Jung observed that this rhythm appears throughout the alchemical literature as the organizing principle behind all subsidiary operations (Jung, CW 12). Calcinatio, solutio, and separatio are modes of solve; coagulatio, sublimatio, and coniunctio are modes of coagula. The entire opus unfolds as a spiraling alternation between these poles, each cycle reaching deeper into the unconscious and producing a more durable integration.
How Does Solve et Coagula Manifest in Therapeutic Work?
In clinical practice, the solve et coagula rhythm is unmistakable. A patient enters therapy with a fixed self-concept that is causing suffering. The therapeutic process gradually dissolves that concept, through dream analysis, active imagination, the transference relationship, until the underlying psychic material is exposed in its raw, undifferentiated state (Edinger, 1985). Then begins the slow work of coagulatio: the patient rebuilds identity around a wider center, incorporating what had previously been excluded.
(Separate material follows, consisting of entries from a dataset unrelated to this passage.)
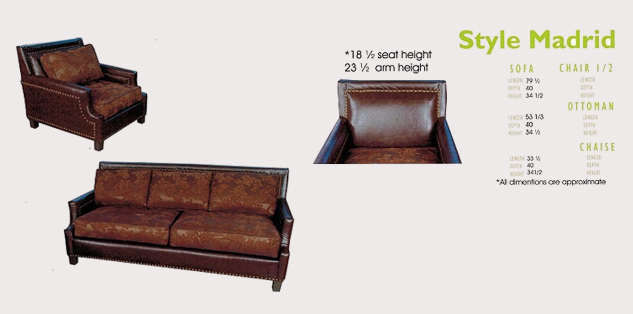 You are a GUI agent. You are given a task and a screenshot of the screen. Output one action in this format:
    pyautogui.click(x=<x>, y=<y>)
    Task: Click on the right front couch leg
    
    Given the screenshot: What is the action you would take?
    pyautogui.click(x=70, y=261) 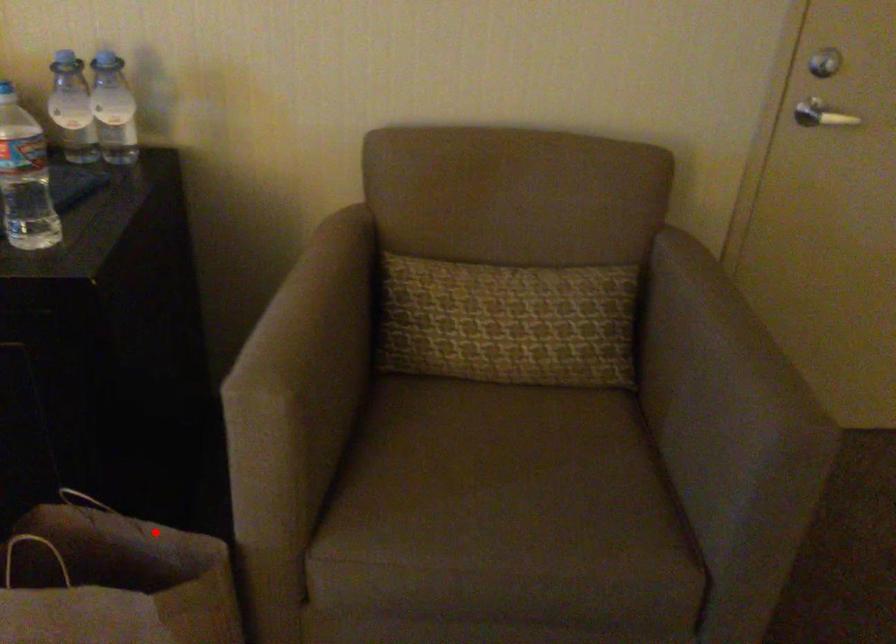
Von Franz noted that the alchemists understood this process as inherently cyclical — the stone produced by one round of solve et coagula becomes the material for the next (von Franz, 1980). Convergence psychology recognizes this same pattern: transformation is never a single event but a lifelong rhythm of surrender and reconstitution, each round deepening the relationship between the ego and the Self.
Sources Cited
- Edinger, Edward F. (1985). Anatomy of the Psyche: Alchemical Symbolism in Psychotherapy. Open Court.
- Jung, C.G. (1968). Psychology and Alchemy (CW 12). Princeton University Press.
- von Franz, Marie-Louise (1980). Alchemy: An Introduction to the Symbolism and the Psychology. Inner City Books.